PROBLEM TO WORK ON: Please take the lines from the one holding "Switzerland. In Baltimore he prob" through the one holding "peddler. After several years, Morr" in the data below and copy them exactly.

SUPPLIED DATA:
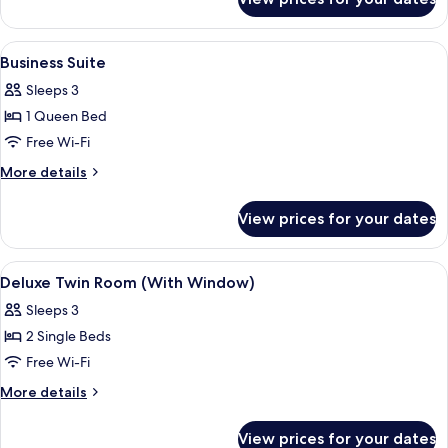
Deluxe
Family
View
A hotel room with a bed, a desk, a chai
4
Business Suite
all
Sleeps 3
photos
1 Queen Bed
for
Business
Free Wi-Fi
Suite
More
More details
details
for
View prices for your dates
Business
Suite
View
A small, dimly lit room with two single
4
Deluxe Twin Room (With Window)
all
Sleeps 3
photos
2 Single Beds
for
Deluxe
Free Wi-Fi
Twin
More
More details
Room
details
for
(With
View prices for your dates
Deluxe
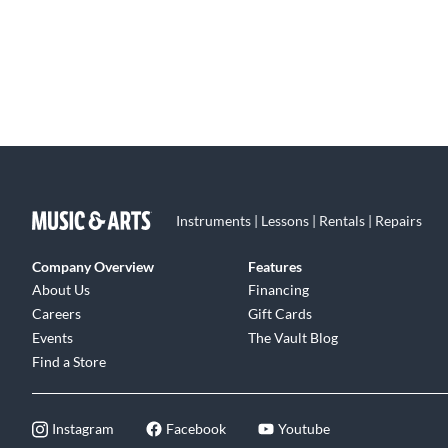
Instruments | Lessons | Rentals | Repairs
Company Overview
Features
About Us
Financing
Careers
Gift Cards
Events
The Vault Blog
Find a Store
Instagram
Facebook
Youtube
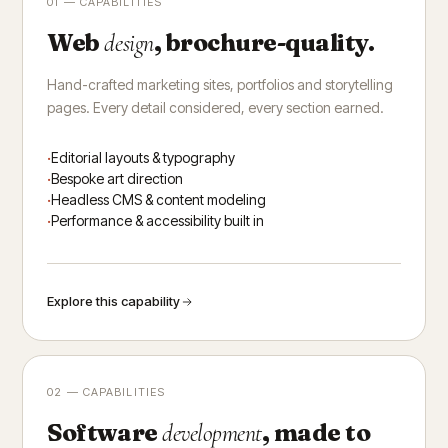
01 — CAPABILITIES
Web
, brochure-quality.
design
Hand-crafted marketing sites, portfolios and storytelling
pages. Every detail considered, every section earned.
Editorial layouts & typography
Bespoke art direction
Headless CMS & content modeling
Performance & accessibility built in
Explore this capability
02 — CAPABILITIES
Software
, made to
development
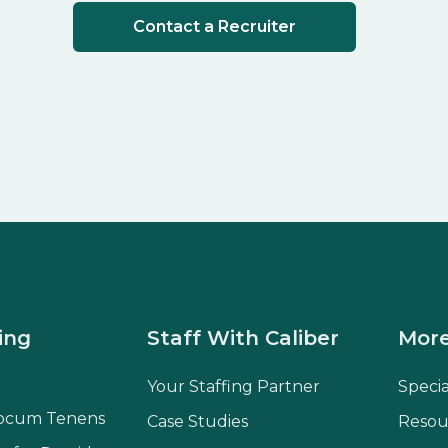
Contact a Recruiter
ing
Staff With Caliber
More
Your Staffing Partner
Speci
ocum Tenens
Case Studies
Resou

==

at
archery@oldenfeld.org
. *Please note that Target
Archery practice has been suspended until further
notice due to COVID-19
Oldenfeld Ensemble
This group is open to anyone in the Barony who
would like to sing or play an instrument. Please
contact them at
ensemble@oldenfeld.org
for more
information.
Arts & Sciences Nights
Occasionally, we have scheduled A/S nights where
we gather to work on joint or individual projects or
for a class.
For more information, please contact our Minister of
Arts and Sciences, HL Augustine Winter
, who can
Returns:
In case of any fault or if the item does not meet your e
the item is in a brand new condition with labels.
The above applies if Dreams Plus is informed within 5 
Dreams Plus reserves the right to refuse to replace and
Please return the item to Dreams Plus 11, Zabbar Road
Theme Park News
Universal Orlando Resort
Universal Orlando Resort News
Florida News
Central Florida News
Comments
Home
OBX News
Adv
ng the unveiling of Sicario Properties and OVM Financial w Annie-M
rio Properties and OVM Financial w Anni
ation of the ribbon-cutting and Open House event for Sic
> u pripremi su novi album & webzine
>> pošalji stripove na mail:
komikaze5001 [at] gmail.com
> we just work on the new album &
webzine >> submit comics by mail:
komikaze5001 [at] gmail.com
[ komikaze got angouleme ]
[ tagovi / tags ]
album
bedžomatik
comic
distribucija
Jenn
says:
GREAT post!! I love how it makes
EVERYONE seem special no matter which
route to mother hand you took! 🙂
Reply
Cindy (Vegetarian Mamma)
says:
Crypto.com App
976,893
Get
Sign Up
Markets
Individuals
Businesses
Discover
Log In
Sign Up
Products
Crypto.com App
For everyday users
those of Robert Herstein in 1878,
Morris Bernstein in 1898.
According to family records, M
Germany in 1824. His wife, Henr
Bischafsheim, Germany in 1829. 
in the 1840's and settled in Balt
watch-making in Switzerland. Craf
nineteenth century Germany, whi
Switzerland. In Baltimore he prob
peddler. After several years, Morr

RESULT OF THE EXERCISE:
Switzerland. In Baltimore he prob
peddler. After several years, Morr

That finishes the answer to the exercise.